CHAPTER 23
PITT’S PLANS for 1758 were not in fact much different from Loudoun’s. In a sense they could not be, for the geography of eastern North America gave only a few options to anyone contemplating “an Irruption into Canada” or the removal of the French forts from the Ohio Country. There were only two promising invasion routes into New France. One was up the St. Lawrence, which meant first taking or neutralizing Louisbourg. The other was along the Lake Champlain corridor, which meant fighting one’s way past Fort Carillon, Fort St. Frédéric, and the forts that guarded the Richelieu River. The third approach, up the Mohawk Valley to Lake Ontario and then down the St. Lawrence to Montréal, remained impracticable so long as the French maintained naval command of Lake Ontario and continued to occupy the forts that dominated either end: Frontenac at its outlet and Niagara at its head. Fort Frontenac held the key to communication between Québec and the interior of the continent. To destroy it would be to render insecure all the posts that lay farther west—Niagara, Detroit, Michilimackinac, and the Ohio Country forts— and to deprive the French of their trade with the pays d’en haut.

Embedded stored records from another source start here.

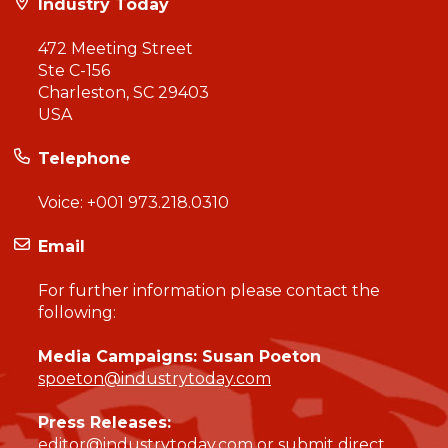
Industry Today
472 Meeting Street
Ste C-156
Charleston, SC 29403
USA
Telephone
Voice:
+001 973.218.0310
Email
For further information please contact the
following:
Media Campaigns: Susan Poeton
spoeton@industrytoday.com
Press Releases:
editor@industrytoday.com
or
submit direct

Because Fort Duquesne’s strategic importance depended upon its ability to serve as a base for Indian raids, it needed a steady supply of arms, ammunition, and other trade goods. Duquesne would become vulnerable if Fort Frontenac were destroyed, and the drying up of trade would doubtless diminish the local Indians’ affection for the French; yet because much of its food came from the Illinois Country, the garrison itself could potentially survive even in the absence of support from Canada. The only way to be sure of establishing control over the Ohio Country and its Indians was therefore to destroy Fort Duquesne, and that meant building a road across the Alleghenies—either from the upper Potomac, as Braddock had tried to do, or across Pennsylvania.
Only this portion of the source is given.